**** Source data ****
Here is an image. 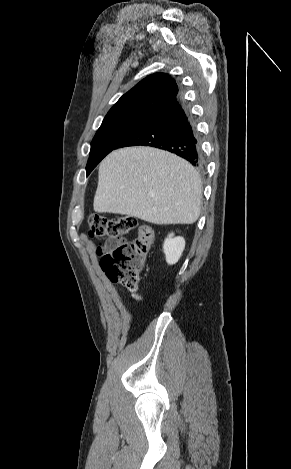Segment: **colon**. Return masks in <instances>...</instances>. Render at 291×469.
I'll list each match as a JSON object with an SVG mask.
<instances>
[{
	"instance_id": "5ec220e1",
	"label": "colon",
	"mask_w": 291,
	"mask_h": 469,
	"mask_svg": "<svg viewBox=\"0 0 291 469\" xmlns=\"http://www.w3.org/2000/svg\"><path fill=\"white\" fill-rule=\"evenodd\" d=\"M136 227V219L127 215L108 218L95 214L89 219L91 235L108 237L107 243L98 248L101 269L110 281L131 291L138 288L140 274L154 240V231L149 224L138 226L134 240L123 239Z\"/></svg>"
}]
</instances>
****
**** Source data ****
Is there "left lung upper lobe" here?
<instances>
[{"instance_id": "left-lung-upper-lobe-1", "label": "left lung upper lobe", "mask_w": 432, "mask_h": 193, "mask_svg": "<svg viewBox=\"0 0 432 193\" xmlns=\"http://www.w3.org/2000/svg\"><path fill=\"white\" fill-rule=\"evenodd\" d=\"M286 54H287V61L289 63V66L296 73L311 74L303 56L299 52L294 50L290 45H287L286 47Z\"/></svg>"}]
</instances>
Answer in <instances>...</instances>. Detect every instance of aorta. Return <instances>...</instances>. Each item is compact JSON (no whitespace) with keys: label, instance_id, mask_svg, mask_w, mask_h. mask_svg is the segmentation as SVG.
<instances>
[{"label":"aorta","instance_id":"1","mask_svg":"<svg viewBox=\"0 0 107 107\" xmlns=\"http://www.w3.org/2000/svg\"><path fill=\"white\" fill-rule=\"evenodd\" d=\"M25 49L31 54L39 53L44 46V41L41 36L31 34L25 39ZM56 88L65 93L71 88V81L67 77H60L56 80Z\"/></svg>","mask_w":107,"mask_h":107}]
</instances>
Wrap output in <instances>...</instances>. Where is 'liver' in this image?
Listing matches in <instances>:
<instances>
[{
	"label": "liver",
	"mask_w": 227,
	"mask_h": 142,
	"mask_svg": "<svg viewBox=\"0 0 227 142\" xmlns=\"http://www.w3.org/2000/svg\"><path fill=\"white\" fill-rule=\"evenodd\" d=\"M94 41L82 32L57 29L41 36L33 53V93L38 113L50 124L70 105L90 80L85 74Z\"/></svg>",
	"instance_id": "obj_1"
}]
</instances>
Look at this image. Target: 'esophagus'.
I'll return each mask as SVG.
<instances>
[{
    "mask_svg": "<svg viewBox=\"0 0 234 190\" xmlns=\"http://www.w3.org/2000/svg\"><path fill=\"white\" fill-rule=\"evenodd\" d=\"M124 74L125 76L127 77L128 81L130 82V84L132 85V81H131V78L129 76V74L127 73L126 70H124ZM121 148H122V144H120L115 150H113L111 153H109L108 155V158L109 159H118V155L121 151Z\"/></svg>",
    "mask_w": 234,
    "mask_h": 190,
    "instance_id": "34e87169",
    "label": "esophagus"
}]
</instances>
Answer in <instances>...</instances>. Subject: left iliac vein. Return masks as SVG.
****
**** Source data ****
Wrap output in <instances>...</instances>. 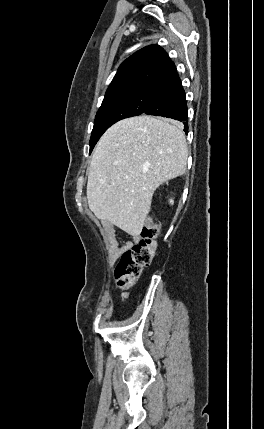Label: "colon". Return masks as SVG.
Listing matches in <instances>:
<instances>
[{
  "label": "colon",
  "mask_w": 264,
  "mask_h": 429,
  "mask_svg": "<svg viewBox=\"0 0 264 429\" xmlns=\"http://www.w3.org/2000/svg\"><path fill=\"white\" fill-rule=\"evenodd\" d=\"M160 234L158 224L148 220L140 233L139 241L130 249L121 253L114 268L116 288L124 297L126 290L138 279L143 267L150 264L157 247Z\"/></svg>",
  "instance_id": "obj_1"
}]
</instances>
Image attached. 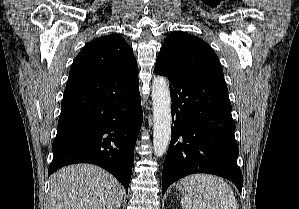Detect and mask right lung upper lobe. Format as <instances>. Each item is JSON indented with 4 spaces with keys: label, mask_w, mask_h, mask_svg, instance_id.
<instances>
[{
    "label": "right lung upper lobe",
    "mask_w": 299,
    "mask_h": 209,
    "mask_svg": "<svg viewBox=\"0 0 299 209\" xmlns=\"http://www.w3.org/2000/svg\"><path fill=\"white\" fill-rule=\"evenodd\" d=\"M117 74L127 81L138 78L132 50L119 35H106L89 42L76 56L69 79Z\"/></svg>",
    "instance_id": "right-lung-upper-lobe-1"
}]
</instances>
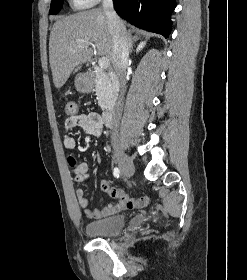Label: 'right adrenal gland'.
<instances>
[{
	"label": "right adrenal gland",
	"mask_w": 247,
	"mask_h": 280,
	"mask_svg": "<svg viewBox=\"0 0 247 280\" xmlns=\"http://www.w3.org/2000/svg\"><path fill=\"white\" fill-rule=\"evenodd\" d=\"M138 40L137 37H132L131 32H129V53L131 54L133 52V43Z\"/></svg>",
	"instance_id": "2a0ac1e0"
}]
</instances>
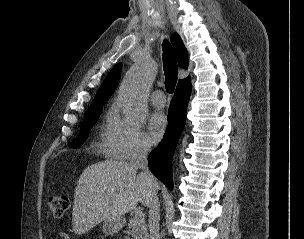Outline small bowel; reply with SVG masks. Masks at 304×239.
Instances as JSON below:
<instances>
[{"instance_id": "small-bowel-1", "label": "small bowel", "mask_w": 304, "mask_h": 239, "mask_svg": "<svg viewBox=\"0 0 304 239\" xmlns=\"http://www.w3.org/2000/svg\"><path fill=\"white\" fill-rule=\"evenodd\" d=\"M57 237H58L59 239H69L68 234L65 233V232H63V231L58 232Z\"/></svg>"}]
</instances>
****
• [What is expected]: Of the entries above, repeat exactly the lines between the line with "Look at this image. Target: 'esophagus'." and the line with "Answer in <instances>...</instances>. Subject: left", inclusive, and no others.

• [Task result]:
Look at this image. Target: 'esophagus'.
I'll return each mask as SVG.
<instances>
[{
    "mask_svg": "<svg viewBox=\"0 0 234 190\" xmlns=\"http://www.w3.org/2000/svg\"><path fill=\"white\" fill-rule=\"evenodd\" d=\"M124 74L125 76L127 77L128 81L130 82V84L132 85V81H131V78L129 76V74L127 73L126 70H124ZM121 148H122V144H120L115 150H113L111 153H109L108 155V158L109 159H118V155L121 151Z\"/></svg>",
    "mask_w": 234,
    "mask_h": 190,
    "instance_id": "34e87169",
    "label": "esophagus"
}]
</instances>
Answer in <instances>...</instances>. Subject: left iliac vein. Return masks as SVG.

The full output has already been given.